In the case of the credit bureaus (I think we can all safely assume credit isn't going away any time soon), they associate your credit history with your public key and nothing else. If the key is revoked (by the gov't), then they move your file to the new key. No one can take out credit using the old key. In fact, any attempt could be reported to law enforcement.

The entire US Department of Defense has been using a system like this for years now and has by and large done away with things like passwords and hand signatures, especially for the things that matter most.

Is this completely foolproof to prevent someone impersonating you? No, but it is much better than having your SSN and other PII out on some forum where just anyone can use it for nefarious purposes and would be well worth its cost and complexity. The greatest obstacle is the credit bureaus having nothing to gain in actually protecting their "customers'" data because then to whom will they sell credit monitoring?

Re:Identity Theft

[mrchaotica]

My recommendation if you are one of the 15 million people is to freeze your credit.

You know the best part? The best part is that in order to do that, you get to PAY A FEE TO THE SAME GODDAMN FUCKERS WHO LOST THE INFORMATION IN THE FIRST PLACE!

1. Step 1: Collect everyone's personal information
2. Step 2: Lose said information, forcing the victims to freeze their credit
3. Step 3: Charge the victims $5-10 each to do that freeze, and another $5-10 each time each victim needs to thaw or re-freeze it, forever
4. Step 4: profit, over and over again!

(There is no "..." step; this is actually Experian's business plan!)

Still too much uncertainty of the size of exposure

[idontgno]

"15 million". Huge number. It usually takes the power of the US Federal Government to screw up this big.

But one thing is not clear from TFA, let alone from the slightly misleading TFS.

This is an Experian hack, not a T-Mobile hack. What makes any "expert" think the exposure is limited to someone who interacted with T-Mobile? Experian is one of the awful ubiquitous unavoidable facts of life, much like the Government (see above). If you have participated in any non-cash financial transaction, they probably have a file on you.
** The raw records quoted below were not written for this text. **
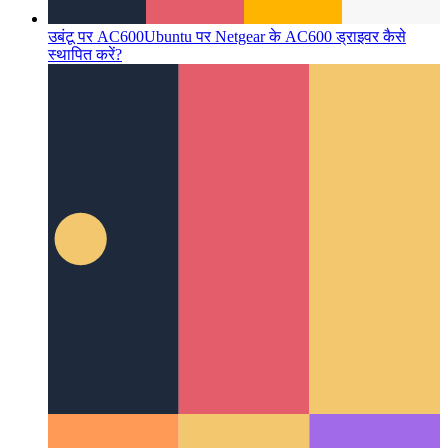
उबंटू पर AC600
Ubuntu पर Netgear के AC600 ड्राइवर कैसे
स्थापित करें?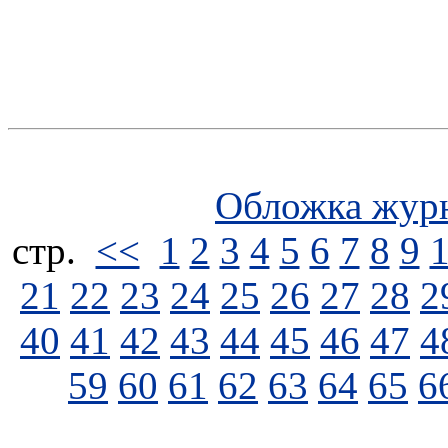
Обложка жур
стp.
<<
1
2
3
4
5
6
7
8
9
21
22
23
24
25
26
27
28
2
40
41
42
43
44
45
46
47
4
59
60
61
62
63
64
65
6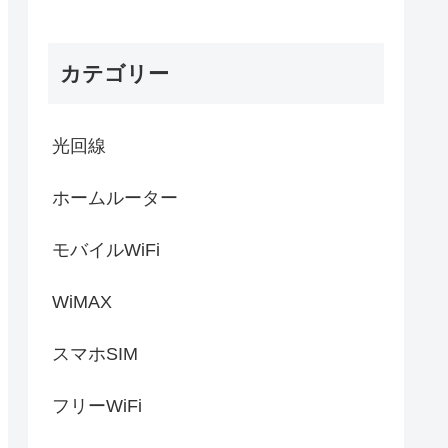
カテゴリー
光回線
ホームルーター
モバイルWiFi
WiMAX
スマホSIM
フリーWiFi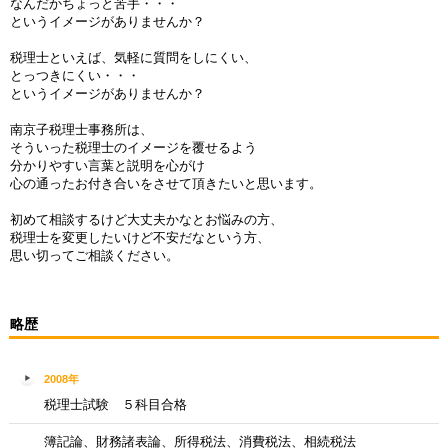
なんだかちょっと苦手・・・
というイメージがありませんか？
税理士といえば、気軽に質問をしにくい、
とっつきにくい・・・
というイメージがありませんか？
南京子税理士事務所は、
そういった税理士のイメージを覆せるよう
分かりやすい言葉と説明を心がけ
心の通ったお付き合いをさせて頂きたいと思います。
初めて相談するけど大丈夫かなとお悩みの方、
税理士を変更したいけど不安だなという方、
思い切ってご相談ください。
略歴
2008年
税理士試験 ５科目合格
簿記論、財務諸表論、所得税法、消費税法、相続税法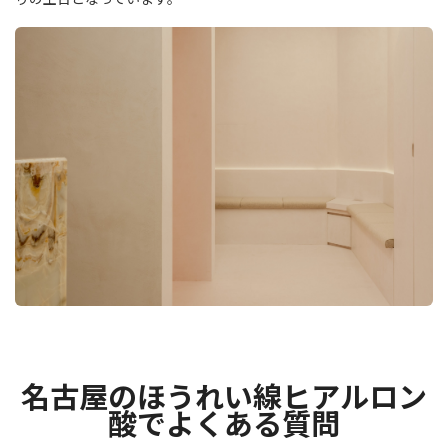
名古屋のほうれい線ヒアルロン
酸でよくある質問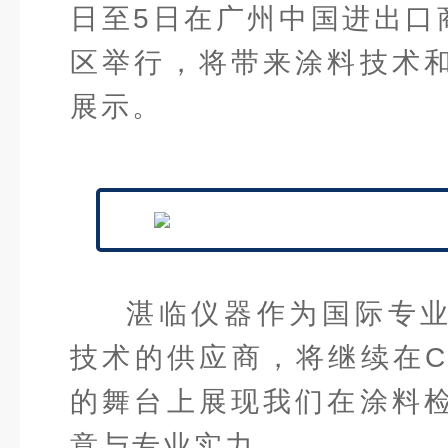
日至5日在广州中国进出口
区举行，将带来涂料技术
展示。
湛临仪器作为国际专
技术的供应商，将继续在CH
的舞台上展现我们在涂料
意与专业实力。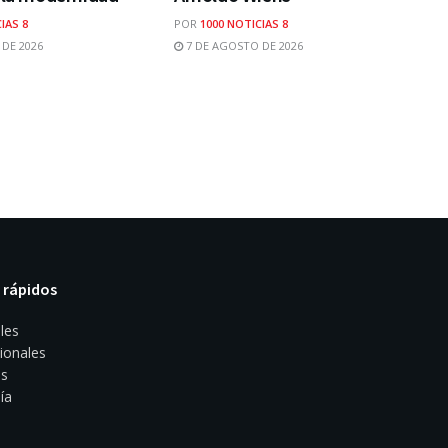
IAS 8
POR
1000 NOTICIAS 8
DE 2026
7 DE AGOSTO DE 2026
 rápidos
les
ionales
s
ía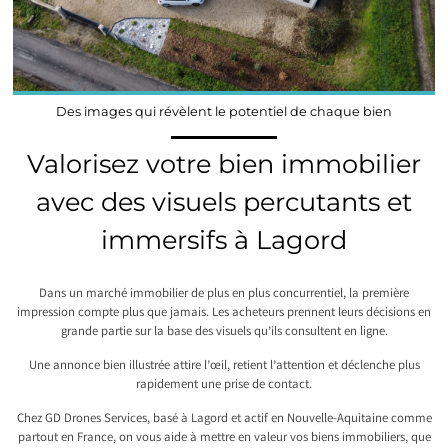
Des images qui révèlent le potentiel de chaque bien
Valorisez votre bien immobilier
avec des visuels percutants et
immersifs à Lagord
Dans un marché immobilier de plus en plus concurrentiel, la première
impression compte plus que jamais. Les acheteurs prennent leurs décisions en
grande partie sur la base des visuels qu’ils consultent en ligne.
Une annonce bien illustrée attire l’œil, retient l’attention et déclenche plus
rapidement une prise de contact.
Chez GD Drones Services, basé à Lagord et actif en Nouvelle-Aquitaine comme
partout en France, on vous aide à mettre en valeur vos biens immobiliers, que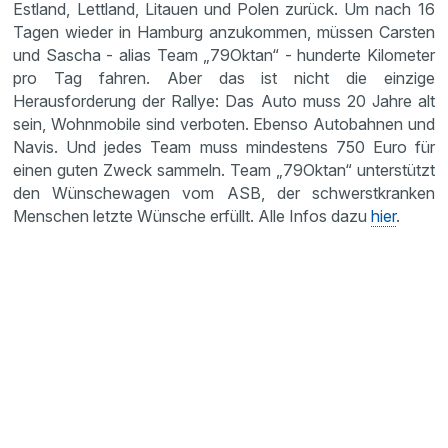
Estland, Lettland, Litauen und Polen zurück. Um nach 16
Tagen wieder in Hamburg anzukommen, müssen Carsten
und Sascha - alias Team „79Oktan“ - hunderte Kilometer
pro Tag fahren. Aber das ist nicht die einzige
Herausforderung der Rallye: Das Auto muss 20 Jahre alt
sein, Wohnmobile sind verboten. Ebenso Autobahnen und
Navis. Und jedes Team muss mindestens 750 Euro für
einen guten Zweck sammeln. Team „79Oktan“ unterstützt
den Wünschewagen vom ASB, der schwerstkranken
Menschen letzte Wünsche erfüllt. Alle Infos dazu
hier
.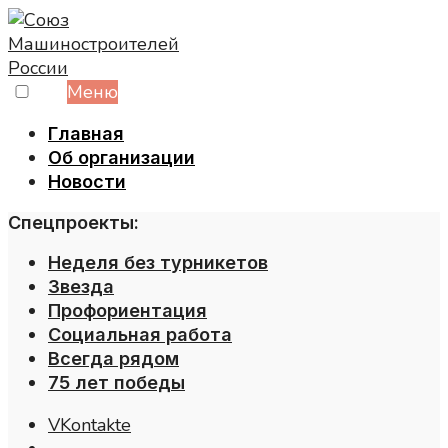
Skip
to
content
Меню
Главная
Об организации
Новости
Спецпроекты:
Неделя без турникетов
Звезда
Профориентация
Социальная работа
Всегда рядом
75 лет победы
VKontakte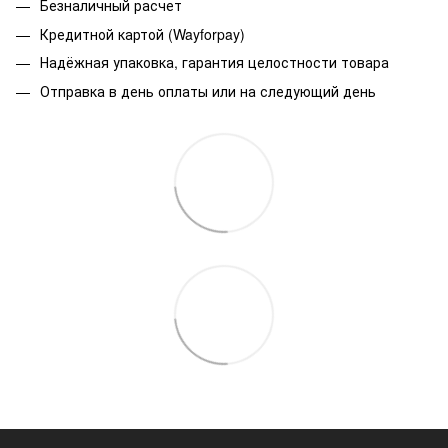
Безналичный расчет
Кредитной картой (Wayforpay)
Надёжная упаковка, гарантия целостности товара
Отправка в день оплаты или на следующий день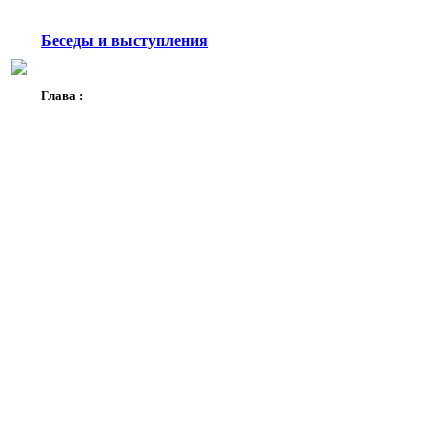
Беседы и выступления
Глава :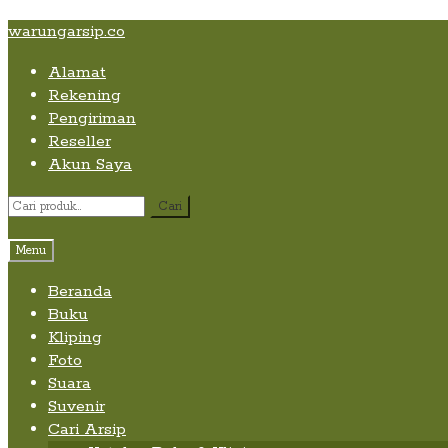
Skip
Skip
Skip
warungarsip.co
to
to
to
Alamat
content
navigation
content
Rekening
Pengiriman
Reseller
Akun Saya
Pencarian
Cari
untuk:
Menu
Beranda
Buku
Kliping
Foto
Suara
Suvenir
Cari Arsip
What are the particulars of this breach that make it strictly an "Experian interacting with T-Mobile" risk? Experian is huge, and if you're counting on some kind of strict internal data partitioning within the company to restrict the attack area to "T-Mobile applicants" you're too naive to sit with the grown-ups.

Seriously. Why the fuck isn't this a maximal-sized no-holds-barred every-file-Experian-holds breach?

Re:Experian

[jhecht]

How do we know it WAS limited to people who applied for T-Mobile service? It took Experian two years to find the breach in the first place.